When Nations Become Networks: Rethinking Human Agency in Agentic Infrastructures
As artificial intelligence becomes embedded within critical infrastructures, such as transportation systems, energy grids, food supply chains, and communication networks, these systems are increasingly shaped by agentic AI: interactive software agents that perceive, plan, coordinate, and take action across complex environments. This project examines how the rise of agentic coordination in critical infrastructure may reshape legal responsibility, cybersecurity risk, and responsible AI governance as societies move toward 2050 and beyond. It focuses on how public power and human agency are transformed when essential services are mediated not only by automated systems, but also by goal-directed agents that can initiate decisions and interventions beyond continuous human oversight.

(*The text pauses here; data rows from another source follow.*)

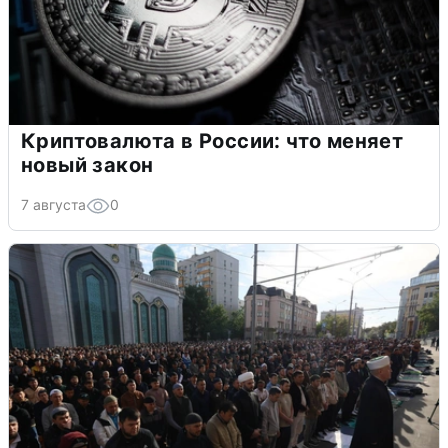
Криптовалюта в России: что меняет
новый закон
7 августа
0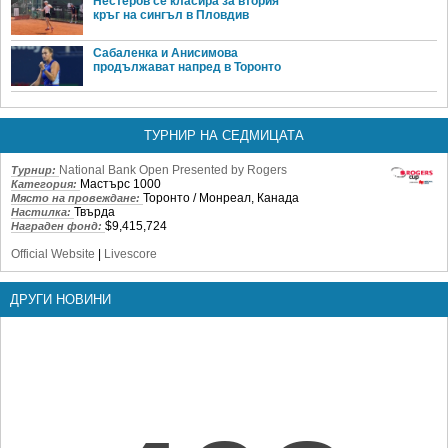
Нестеров се класира за втория
кръг на сингъл в Пловдив
Сабаленка и Анисимова
продължават напред в Торонто
ТУРНИР НА СЕДМИЦАТА
National Bank Open Presented by Rogers
Турнир:
Мастърс 1000
Категория:
Торонто / Монреал, Канада
Място на провеждане:
Твърда
Настилка:
$9,415,724
Награден фонд:
Official Website
|
Livescore
ДРУГИ НОВИНИ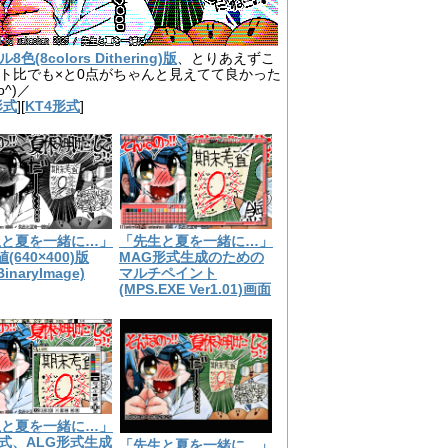
色(8colors Dithering)版
、とりあえずこ
ト比でも×と0点がちゃんと見えてて良かった
o^)／
形式
][
KT4形式
]
生と夏を一緒に…」
「先生と夏を一緒に…」
(640×400)版
MAG形式生成のための
BinaryImage)
マルチペイント
(MPS.EXE Ver1.01)画面
生と夏を一緒に…」
形式、ALG形式生成
「先生と夏を一緒に…」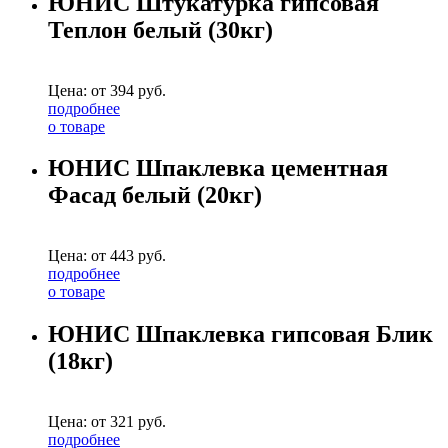
ЮНИС Штукатурка гипсовая
Теплон белый (30кг)
Цена: от
394
руб.
подробнее
о товаре
ЮНИС Шпаклевка цементная
Фасад белый (20кг)
Цена: от
443
руб.
подробнее
о товаре
ЮНИС Шпаклевка гипсовая Блик
(18кг)
Цена: от
321
руб.
подробнее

At the intersection of law, cybersecurity, responsible AI, and critical infrastructure protection, the project analyzes how agentic infrastructures introduce new governance challenges. These include diffuse accountability across distributed chains of action, reduced transparency as decisions emerge from multi-agent interactions, and heightened exposure to systemic and cascading failures, including cyber-enabled disruption. As infrastructures increasingly optimize for resilience, efficiency, and stability through agentic coordination, established legal concepts such as duty of care, institutional liability, and democratic oversight may no longer align with where operational decisions are actually made, especially when inter-agent trust, identity, and authorization become critical points of failure.
Rather than advancing immediate regulatory prescriptions, the project adopts a forward-looking and conceptual approach to assess long-term societal consequences. It explores how legal frameworks, cybersecurity governance models, and responsible AI principles may need to evolve to preserve meaningful human agency, public trust, and rights-based accountability in environments where infrastructures transition from passive technical assets to agentic participants in governance. Through conceptual analysis and scenario-based exploration, the project aims to contribute to emerging debates on how societies can maintain legitimacy and human-centered control as agentic infrastructures increasingly shape collective life.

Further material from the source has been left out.